◆ Records shown ◆
____

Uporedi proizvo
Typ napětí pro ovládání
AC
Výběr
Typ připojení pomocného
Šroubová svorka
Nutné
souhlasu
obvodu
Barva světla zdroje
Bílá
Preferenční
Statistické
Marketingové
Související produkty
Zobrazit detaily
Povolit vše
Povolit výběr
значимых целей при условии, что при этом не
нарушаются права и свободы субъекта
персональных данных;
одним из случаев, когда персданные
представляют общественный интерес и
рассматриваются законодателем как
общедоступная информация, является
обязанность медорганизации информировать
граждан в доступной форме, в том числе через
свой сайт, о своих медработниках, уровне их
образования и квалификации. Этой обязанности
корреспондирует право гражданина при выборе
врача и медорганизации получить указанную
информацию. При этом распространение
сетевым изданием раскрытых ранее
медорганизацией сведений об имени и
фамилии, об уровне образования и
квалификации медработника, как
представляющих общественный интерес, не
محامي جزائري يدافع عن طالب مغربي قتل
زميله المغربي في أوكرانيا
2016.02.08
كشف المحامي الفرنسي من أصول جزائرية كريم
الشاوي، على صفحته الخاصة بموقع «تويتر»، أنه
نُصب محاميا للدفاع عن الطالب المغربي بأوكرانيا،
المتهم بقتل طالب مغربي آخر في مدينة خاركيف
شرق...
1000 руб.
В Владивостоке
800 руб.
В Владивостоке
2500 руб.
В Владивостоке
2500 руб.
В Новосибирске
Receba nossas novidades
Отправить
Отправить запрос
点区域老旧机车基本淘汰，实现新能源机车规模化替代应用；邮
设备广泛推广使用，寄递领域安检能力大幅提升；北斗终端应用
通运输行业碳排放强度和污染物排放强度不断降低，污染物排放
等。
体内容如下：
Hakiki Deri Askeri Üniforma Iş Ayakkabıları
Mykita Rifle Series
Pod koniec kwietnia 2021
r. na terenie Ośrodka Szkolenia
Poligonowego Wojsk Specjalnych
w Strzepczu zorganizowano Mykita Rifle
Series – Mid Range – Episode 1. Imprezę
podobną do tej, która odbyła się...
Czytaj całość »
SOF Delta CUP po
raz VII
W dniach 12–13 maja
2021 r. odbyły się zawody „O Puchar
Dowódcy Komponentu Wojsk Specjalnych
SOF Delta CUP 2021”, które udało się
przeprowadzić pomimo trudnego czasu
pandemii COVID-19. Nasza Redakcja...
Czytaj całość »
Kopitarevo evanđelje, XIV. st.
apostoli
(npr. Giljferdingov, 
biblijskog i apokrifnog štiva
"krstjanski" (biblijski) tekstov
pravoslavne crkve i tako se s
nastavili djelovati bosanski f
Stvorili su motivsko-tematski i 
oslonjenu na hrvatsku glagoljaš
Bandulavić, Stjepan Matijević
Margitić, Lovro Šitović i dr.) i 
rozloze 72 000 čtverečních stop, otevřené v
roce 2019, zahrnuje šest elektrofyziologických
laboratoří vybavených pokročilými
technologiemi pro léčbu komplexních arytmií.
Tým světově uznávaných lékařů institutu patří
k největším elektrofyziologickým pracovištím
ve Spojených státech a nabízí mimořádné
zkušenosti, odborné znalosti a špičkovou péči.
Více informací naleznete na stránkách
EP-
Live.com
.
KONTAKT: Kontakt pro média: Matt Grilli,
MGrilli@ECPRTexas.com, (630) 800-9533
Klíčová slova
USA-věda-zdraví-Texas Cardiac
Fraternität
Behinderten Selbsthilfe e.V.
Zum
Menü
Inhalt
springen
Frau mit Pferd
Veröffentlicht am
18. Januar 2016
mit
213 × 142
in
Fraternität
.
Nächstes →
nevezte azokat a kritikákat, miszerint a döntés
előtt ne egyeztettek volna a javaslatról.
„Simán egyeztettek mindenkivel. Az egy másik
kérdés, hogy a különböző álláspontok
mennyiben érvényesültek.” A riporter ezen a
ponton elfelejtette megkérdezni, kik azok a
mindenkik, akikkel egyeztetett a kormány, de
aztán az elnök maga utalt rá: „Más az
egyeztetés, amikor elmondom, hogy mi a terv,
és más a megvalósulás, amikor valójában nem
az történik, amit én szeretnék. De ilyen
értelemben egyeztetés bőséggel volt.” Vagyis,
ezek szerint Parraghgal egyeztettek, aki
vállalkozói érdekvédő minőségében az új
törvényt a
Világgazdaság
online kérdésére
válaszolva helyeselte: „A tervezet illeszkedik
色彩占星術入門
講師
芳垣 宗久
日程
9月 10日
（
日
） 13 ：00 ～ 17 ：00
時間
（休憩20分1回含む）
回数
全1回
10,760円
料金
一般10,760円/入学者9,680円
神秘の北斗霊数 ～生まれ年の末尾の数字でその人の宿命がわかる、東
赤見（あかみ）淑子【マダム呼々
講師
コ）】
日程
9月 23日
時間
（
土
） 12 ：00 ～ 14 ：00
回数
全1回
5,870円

____

In the reply, include exactly the lines from the beginning of the entries above through the line holding "общедоступная информация, является", and nothing besides.

◆ Output for this exercise ◆
Uporedi proizvo
Typ napětí pro ovládání
AC
Výběr
Typ připojení pomocného
Šroubová svorka
Nutné
souhlasu
obvodu
Barva světla zdroje
Bílá
Preferenční
Statistické
Marketingové
Související produkty
Zobrazit detaily
Povolit vše
Povolit výběr
значимых целей при условии, что при этом не
нарушаются права и свободы субъекта
персональных данных;
одним из случаев, когда персданные
представляют общественный интерес и
рассматриваются законодателем как
общедоступная информация, является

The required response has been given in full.